_Task details_: Copy, from the data below, each line that has the word "Express".

________________________

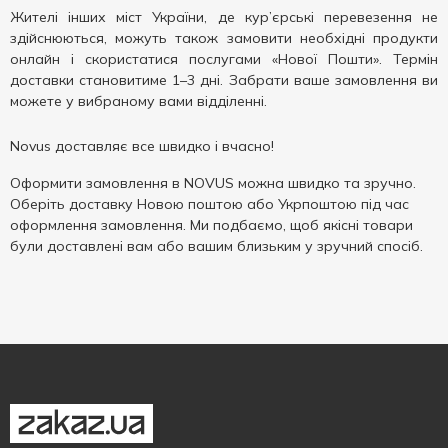
Жителі інших міст України, де кур’єрські перевезення не
здійснюються, можуть також замовити необхідні продукти
онлайн і скористатися послугами «Нової Пошти». Термін
доставки становитиме 1–3 дні. Забрати ваше замовлення ви
можете у вибраному вами відділенні.
Novus доставляє все швидко і вчасно!
Оформити замовлення в NOVUS можна швидко та зручно.
Оберіть доставку Новою поштою або Укрпоштою під час
оформлення замовлення. Ми подбаємо, щоб якісні товари
були доставлені вам або вашим близьким у зручний спосіб.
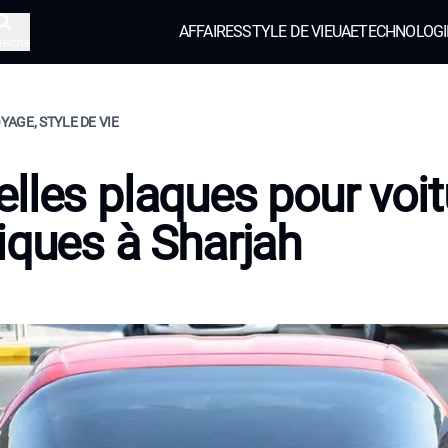
AFFAIRES
STYLE DE VIE
UAE
TECHNOLOGI
herche
OYAGE, STYLE DE VIE
lles plaques pour voit
iques à Sharjah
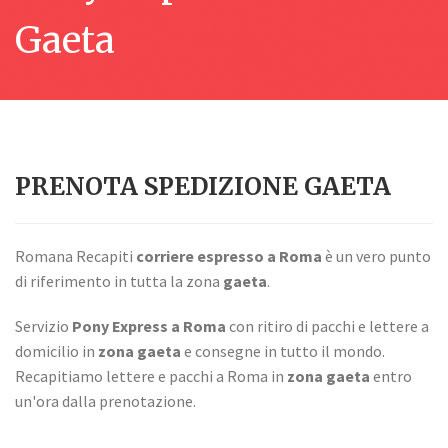
Gaeta
PRENOTA SPEDIZIONE GAETA
Romana Recapiti
corriere espresso a Roma
è un vero punto
di riferimento in tutta la zona
gaeta
.
Servizio
Pony Express a Roma
con ritiro di pacchi e lettere a
domicilio in
zona gaeta
e consegne in tutto il mondo.
Recapitiamo lettere e pacchi a Roma in
zona gaeta
entro
un'ora dalla prenotazione.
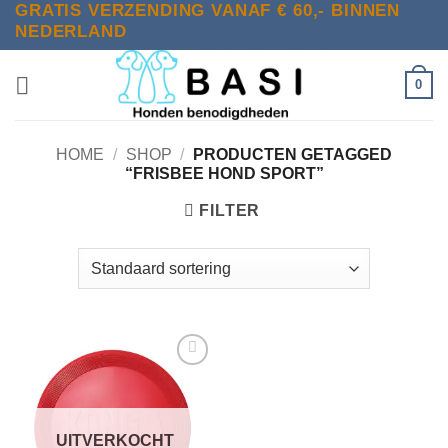
GRATIS VERZENDING VANAF € 60,- BINNEN
Ga
NEDERLAND
naar
inhoud
0
HOME
/
SHOP
/
PRODUCTEN GETAGGED
“FRISBEE HOND SPORT”
FILTER
Toevoegen
aan
verlanglijst
UITVERKOCHT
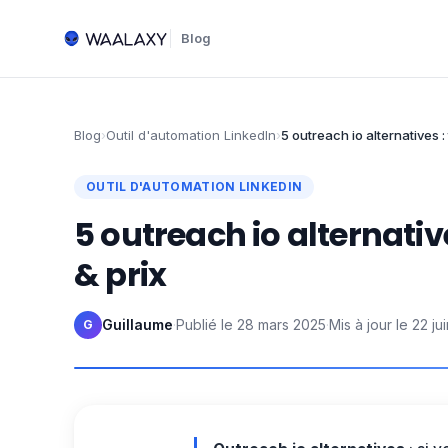
Blog
Blog
›
Outil d'automation LinkedIn
›
5 outreach io alternatives : 
OUTIL D'AUTOMATION LINKEDIN
5 outreach io alternative
& prix
Guillaume
·
Publié le
28 mars 2025
·
Mis à jour le
22 ju
G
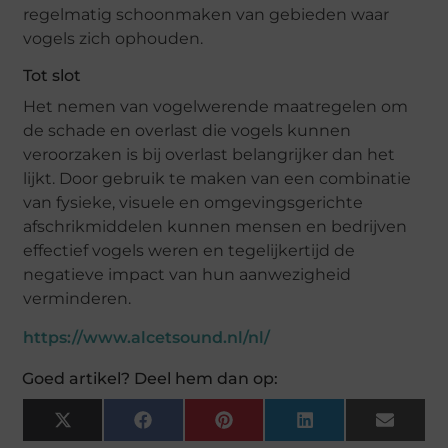
regelmatig schoonmaken van gebieden waar
vogels zich ophouden.
Tot slot
Het nemen van vogelwerende maatregelen om
de schade en overlast die vogels kunnen
veroorzaken is bij overlast belangrijker dan het
lijkt. Door gebruik te maken van een combinatie
van fysieke, visuele en omgevingsgerichte
afschrikmiddelen kunnen mensen en bedrijven
effectief vogels weren en tegelijkertijd de
negatieve impact van hun aanwezigheid
verminderen.
https://www.alcetsound.nl/nl/
Goed artikel? Deel hem dan op:
X
Facebook
Pinterest
LinkedIn
Email
(Twitter)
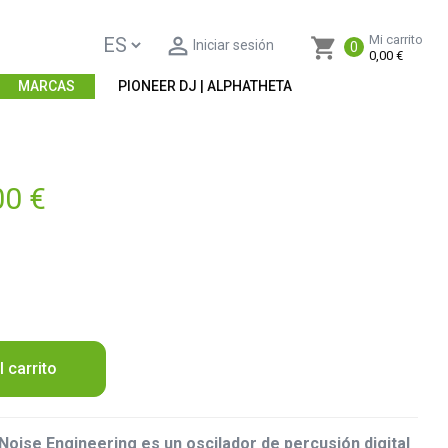

Mi carrito
shopping_cart
Iniciar sesión
0
0,00 €
MARCAS
PIONEER DJ | ALPHATHETA
00 €
l carrito
oise Engineering es un oscilador de percusión digital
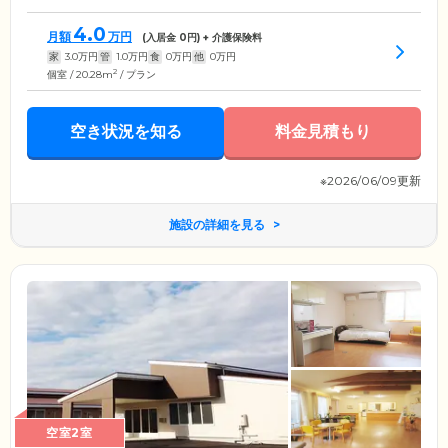
4.0
月額
万円
(入居金
0
円) + 介護保険料
家
3.0
万円
管
1.0
万円
食
0
万円
他
0
万円
2
個室 / 20.28m
/ プラン
空き状況を知る
料金見積もり
※2026/06/09更新
施設の詳細を見る
空室2室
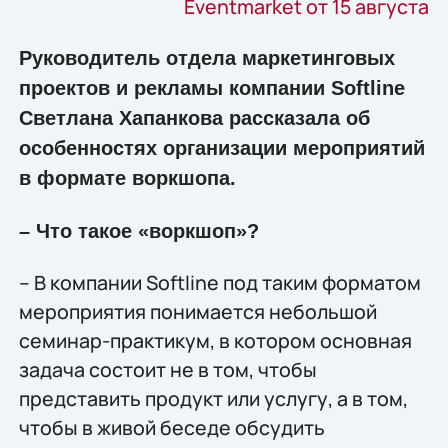
Eventmarket от 15 августа
Руководитель отдела маркетинговых
проектов и рекламы компании Softline
Светлана Хапанкова рассказала об
особенностях организации мероприятий
в формате воркшопа.
– Что такое «воркшоп»?
– В компании Softline под таким форматом
мероприятия понимается небольшой
семинар-практикум, в котором основная
задача состоит не в том, чтобы
представить продукт или услугу, а в том,
чтобы в живой беседе обсудить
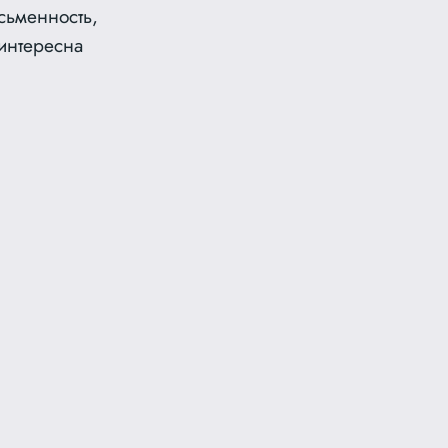
сьменность,
 интересна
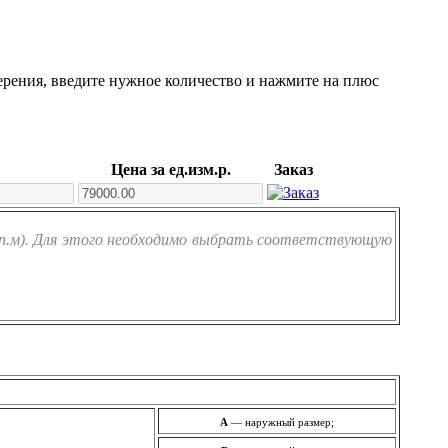
ерения, введите нужное количество и нажмите на плюс
Цена за ед.изм.р.
Заказ
(п.м). Для этого необходимо выбрать соответствующую
A
— наружный размер;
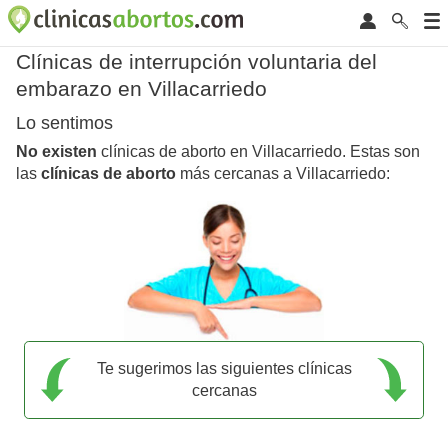
Clínicas de interrupción voluntaria del
embarazo en Villacarriedo
Lo sentimos
No existen
clínicas de aborto en Villacarriedo. Estas son
las
clínicas de aborto
más cercanas a Villacarriedo:
Te sugerimos las siguientes clínicas
cercanas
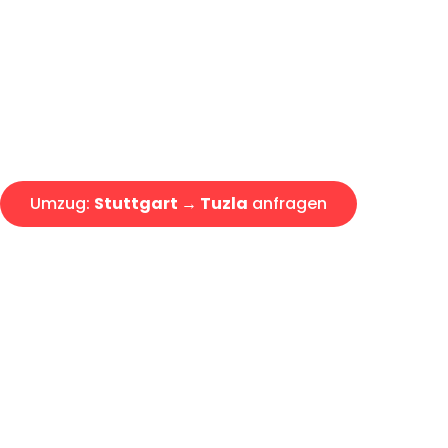
Express-Abwicklung in unter 2
Über 15 Jahre Erfahrung mit 
Angebot erhalten in unter 30 
Umzug:
Stuttgart → Tuzla
anfragen
Alle Umzugsanfragen sind zu 100% kostenlos & unverbind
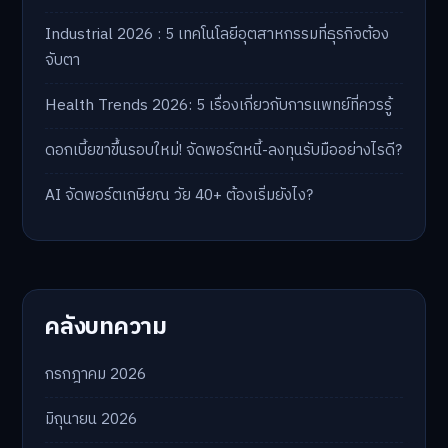
Industrial 2026 : 5 เทคโนโลยีอุตสาหกรรมที่ธุรกิจต้อง
จับตา
Health Trends 2026: 5 เรื่องเกี่ยวกับการแพทย์ที่ควรรู้
ดอกเบี้ยขาขึ้นรอบใหม่! จัดพอร์ตหนี้-ลงทุนรับมืออย่างไรดี?
AI จัดพอร์ตเกษียณ วัย 40+ ต้องเริ่มยังไง?
คลังบทความ
กรกฎาคม 2026
มิถุนายน 2026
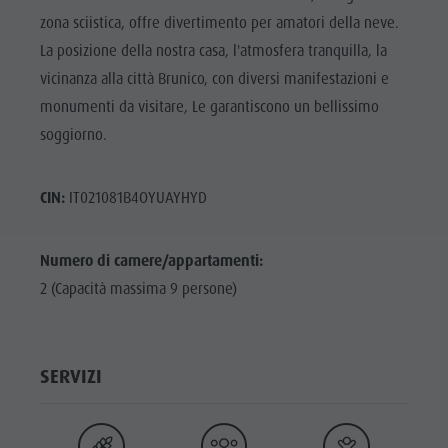
zona sciistica, offre divertimento per amatori della neve.
La posizione della nostra casa, l'atmosfera tranquilla, la
vicinanza alla città Brunico, con diversi manifestazioni e
monumenti da visitare, Le garantiscono un bellissimo
soggiorno.
CIN:
IT021081B4OYUAYHYD
Numero di camere/appartamenti:
2 (Capacità massima 9 persone)
SERVIZI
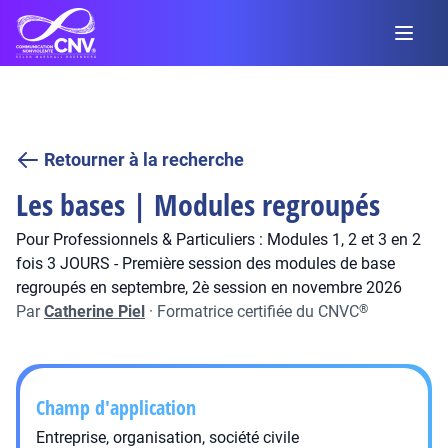
Retourner à la recherche
Les bases | Modules regroupés
Pour Professionnels & Particuliers : Modules 1, 2 et 3 en 2
fois 3 JOURS - Première session des modules de base
regroupés en septembre, 2è session en novembre 2026
Par
Catherine Piel
·
Formatrice certifiée du CNVC
®
Champ d'application
Entreprise, organisation, société civile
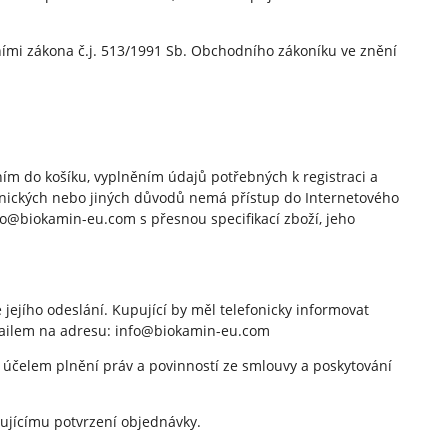
ími zákona č.j. 513/1991 Sb. Obchodního zákoníku ve znění
ním do košíku, vyplněním údajů potřebných k registraci a
hnických nebo jiných důvodů nemá přístup do Internetového
o@biokamin-eu.com s přesnou specifikací zboží, jeho
jejího odeslání. Kupující by měl telefonicky informovat
mailem na adresu: info@biokamin-eu.com
 účelem plnění práv a povinností ze smlouvy a poskytování
pujícímu potvrzení objednávky.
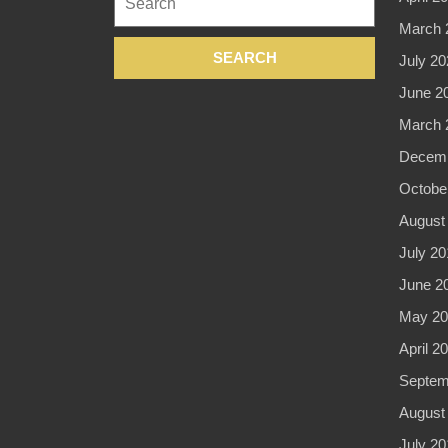
for:
March 
July 20
June 2
March 
Decemb
Octobe
August
July 20
June 2
May 20
April 2
Septem
August
July 20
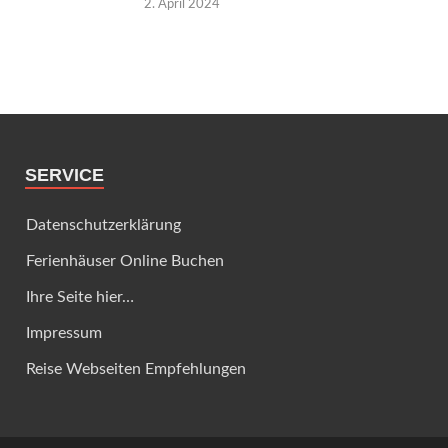
2. April 2024
SERVICE
Datenschutzerklärung
Ferienhäuser Online Buchen
Ihre Seite hier…
Impressum
Reise Webseiten Empfehlungen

________________________

_Written answer_:
Pony Express a Roma
Express-Abwicklung in unter 2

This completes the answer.